Mme Novák a déclaré être consciente de cette situation, tandis que Jens Stoltenberg a demandé à Budapest de respecter un engagement pris précédemment par le pays, le gouvernement hongrois ayant déclaré à plusieurs reprises qu’il ne serait pas le dernier allié de l’OTAN à ratifier l’adhésion de la Suède.

De son côté, Katalin Novák a déclaré que le processus de ratification serait « une décision souveraine des membres du parlement hongrois ».

Le problème hongrois

Budapest a également été une épine dans le pied de l’OTAN en ce qui concerne le soutien à l’Ukraine autre que l’aide non létale.

La récente rencontre du Premier ministre hongrois Viktor Orbán avec le président russe Vladimir Poutine le mois dernier a suscité des réactions hostiles parmi les membres de l’OTAN et de l’Union européenne.

Interrogée par la presse sur l’impact de cette rencontre sur les relations de Budapest avec ses partenaires occidentaux, Mme Novák a déclaré : « Je peux vous assurer qu’il ne peut pas y avoir et qu’il ne devrait pas y avoir de relations entre la Hongrie et la Russie qui compromettraient notre engagement vis-à-vis de l’OTAN ou de l’UE. »

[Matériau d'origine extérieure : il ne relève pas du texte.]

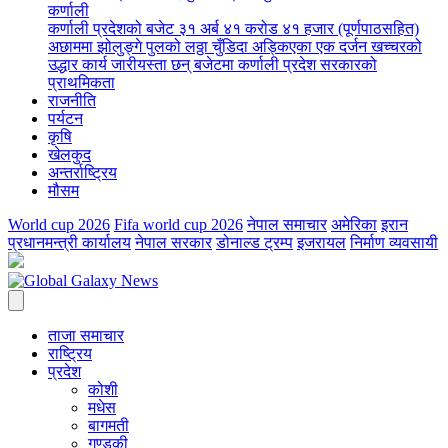
कर्णाली
कर्णाली प्रदेशको बजेट ३१ अर्ब ४१ करोड ४१ हजार (पूर्णपाठसहित)
अछाममा झोलुङ्गे पुलको लठ्ठा चुँडिदा अड्किएका एक दर्जन खच्चरको
उद्धार कार्य जारी
यस्ता छन् बजेटमा कर्णाली प्रदेश सरकारको
प्राथमिकता
राजनीति
पर्यटन
कृषि
खेलकुद
अन्तर्राष्ट्रिय
मौसम
World cup 2026
Fifa world cup 2026
नेपाल समाचार
अमेरिका
इरान
प्रधानमन्त्री कार्यालय
नेपाल सरकार
डोनाल्ड ट्रम्प
इजरायल
निर्माण व्यवसायी
ताजा समाचार
राष्ट्रिय
प्रदेश
कोशी
मधेस
बागमती
गण्डकी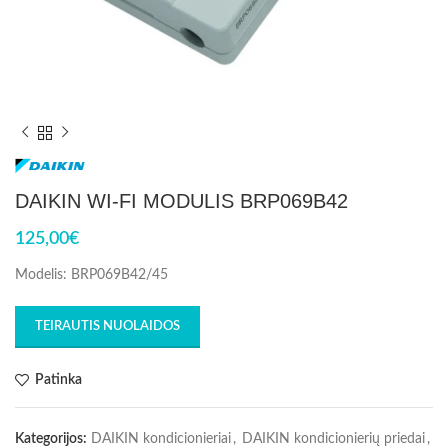
DAIKIN WI-FI MODULIS BRP069B42
125,00
€
Modelis: BRP069B42/45
TEIRAUTIS NUOLAIDOS
Patinka
Kategorijos:
DAIKIN kondicionieriai
,
DAIKIN kondicionierių priedai
,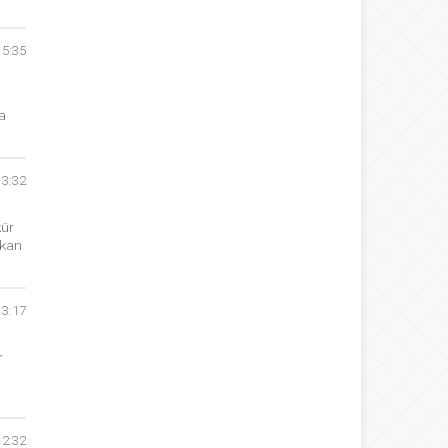
15:35
a
13:32
kür
şkan
13:17
r
12:32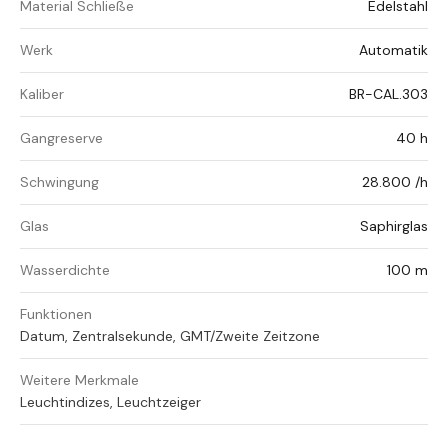
Material Schließe
Edelstahl
Werk
Automatik
Kaliber
BR-CAL.303
Gangreserve
40 h
Schwingung
28.800 /h
Glas
Saphirglas
Wasserdichte
100 m
Funktionen
Datum, Zentralsekunde, GMT/Zweite Zeitzone
Weitere Merkmale
Leuchtindizes, Leuchtzeiger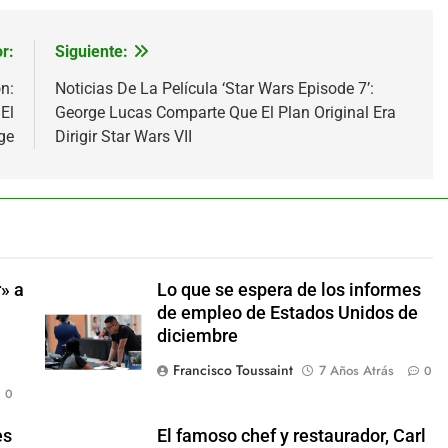
r:
Siguiente:
n:
Noticias De La Película ‘Star Wars Episode 7’:
El
George Lucas Comparte Que El Plan Original Era
ge
Dirigir Star Wars VII
» a
Lo que se espera de los informes
de empleo de Estados Unidos de
diciembre
Francisco Toussaint
7 Años Atrás
0
0
es
El famoso chef y restaurador, Carl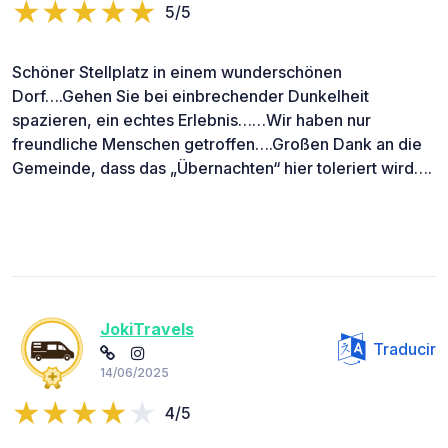
5/5
Schöner Stellplatz in einem wunderschönen
Dorf….Gehen Sie bei einbrechender Dunkelheit
spazieren, ein echtes Erlebnis……Wir haben nur
freundliche Menschen getroffen….Großen Dank an die
Gemeinde, dass das „Übernachten“ hier toleriert wird….
JokiTravels
Traducir
14/06/2025
4/5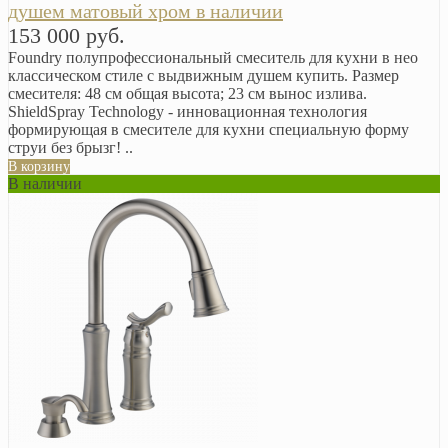
душем матовый хром в наличии
153 000 руб.
Foundry полупрофессиональный смеситель для кухни в нео
классическом стиле с выдвижным душем купить. Размер
смесителя: 48 см общая высота; 23 см вынос излива.
ShieldSpray Technology - инновационная технология
формирующая в смесителе для кухни специальную форму
струи без брызг! ..
В корзину
В наличии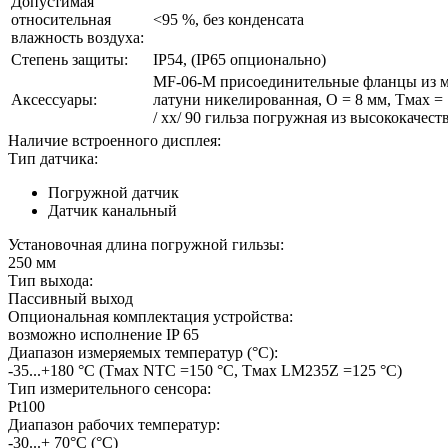
Допустимая
относительная
<95 %, без конденсата
влажность воздуха:
Степень защиты:
IP54, (IP65 опционально)
MF-06-M присоединительные фланцы из мет
Аксессуары:
латуни никелированная, O = 8 мм, Tмax = 
/ xx/ 90 гильза погружная из высококачест
Наличие встроенного дисплея:
Тип датчика:
Погружной датчик
Датчик канальный
Установочная длина погружной гильзы:
250 мм
Тип выхода:
Пассивный выход
Опциональная комплектация устройства:
возможно исполнение IP 65
Диапазон измеряемых температур (°С):
-35...+180 °C (Tмax NTC =150 °C, Tмax LМ235Z =125 °C)
Тип измерительного сенсора:
Pt100
Диапазон рабочих температур:
-30...+ 70°C
(°С)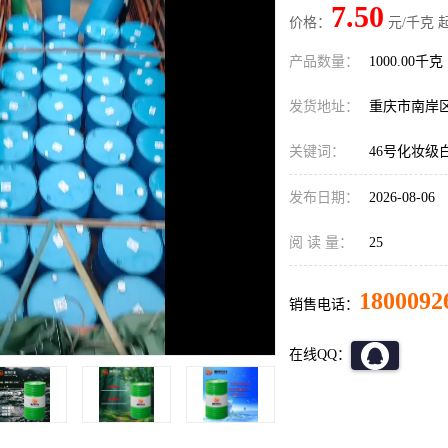
7.50
价格：
元/千克 
产品数量：
1000.00千克
发货地址：
重庆市南岸
关键词：
46号化妆级
发布日期：
2026-08-06
阅 读 量：
25
1800092
销售电话：
在线QQ：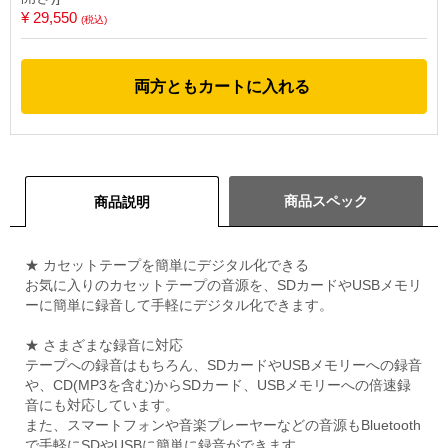
¥ 29,550
(税込)
両方ともカートに入れる
商品スペック
商品説明
★ カセットテープを簡単にデジタル化できる
お気に入りのカセットテープの音源を、SDカードやUSBメモリ
ーに簡単に録音して手軽にデジタル化できます。
★ さまざまな録音に対応
テープへの録音はもちろん、SDカードやUSBメモリーへの録音
や、CD(MP3を含む)からSDカード、USBメモリーへの倍速録
音にも対応しています。
また、スマートフォンや音楽プレーヤーなどの音源もBluetooth
で手軽にSDやUSBに簡単に録音ができます。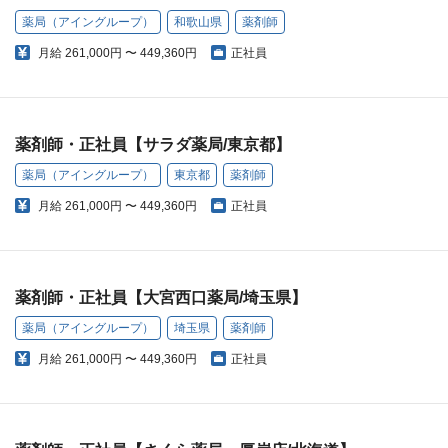
薬局（アイングループ）
和歌山県
薬剤師
月給
261,000円 〜 449,360円
正社員
薬剤師・正社員【サラダ薬局/東京都】
薬局（アイングループ）
東京都
薬剤師
月給
261,000円 〜 449,360円
正社員
薬剤師・正社員【大宮西口薬局/埼玉県】
薬局（アイングループ）
埼玉県
薬剤師
月給
261,000円 〜 449,360円
正社員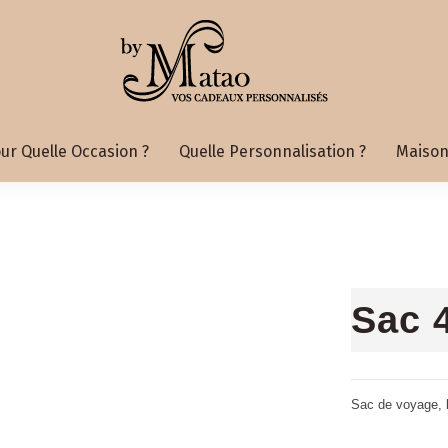
ur Quelle Occasion ?
Quelle Personnalisation ?
Maison
Sac 
Sac de voyage, l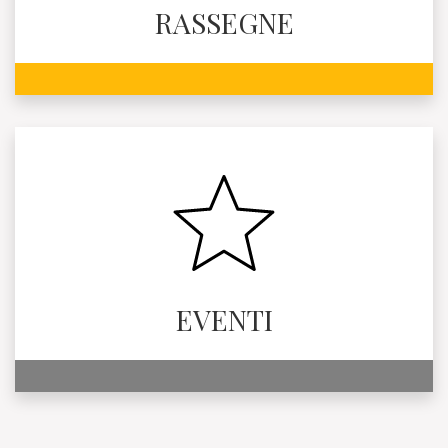
RASSEGNE
EVENTI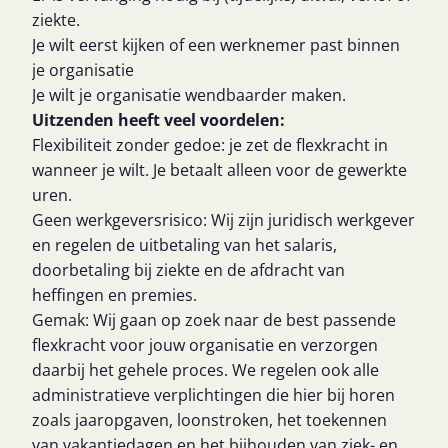
ziekte.
Je wilt eerst kijken of een werknemer past binnen
je organisatie
Je wilt je organisatie wendbaarder maken.
Uitzenden heeft veel voordelen:
Flexibiliteit zonder gedoe: je zet de flexkracht in
wanneer je wilt. Je betaalt alleen voor de gewerkte
uren.
Geen werkgeversrisico: Wij zijn juridisch werkgever
en regelen de uitbetaling van het salaris,
doorbetaling bij ziekte en de afdracht van
heffingen en premies.
Gemak: Wij gaan op zoek naar de best passende
flexkracht voor jouw organisatie en verzorgen
daarbij het gehele proces. We regelen ook alle
administratieve verplichtingen die hier bij horen
zoals jaaropgaven, loonstroken, het toekennen
van vakantiedagen en het bijhouden van ziek- en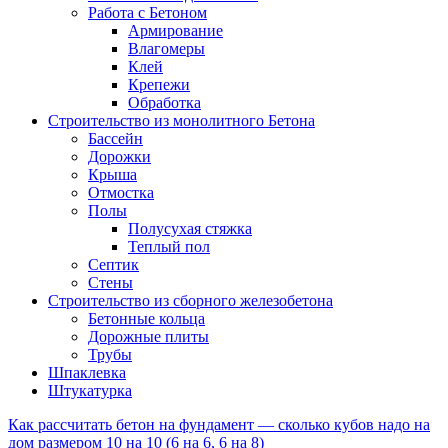
Работа с Бетоном
Армирование
Влагомеры
Клей
Крепежи
Обработка
Строительство из монолитного Бетона
Бассейн
Дорожки
Крыша
Отмостка
Полы
Полусухая стяжка
Теплый пол
Септик
Стены
Строительство из сборного железобетона
Бетонные кольца
Дорожные плиты
Трубы
Шпаклевка
Штукатурка
Как рассчитать бетон на фундамент — сколько кубов надо на
дом размером 10 на 10 (6 на 6, 6 на 8)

Budapest a été critiquée pour avoir développé ses liens sur le plan énergétique avec Moscou alors que le pays continue sa guerre en Ukraine, mais également pour avoir imposé à Kiev des normes élevées en matière de protection des minorités en échange de la mise en place d’un Conseil OTAN-Ukraine, ainsi pour s’être opposé à des fonds de l’UE pour l’Ukraine.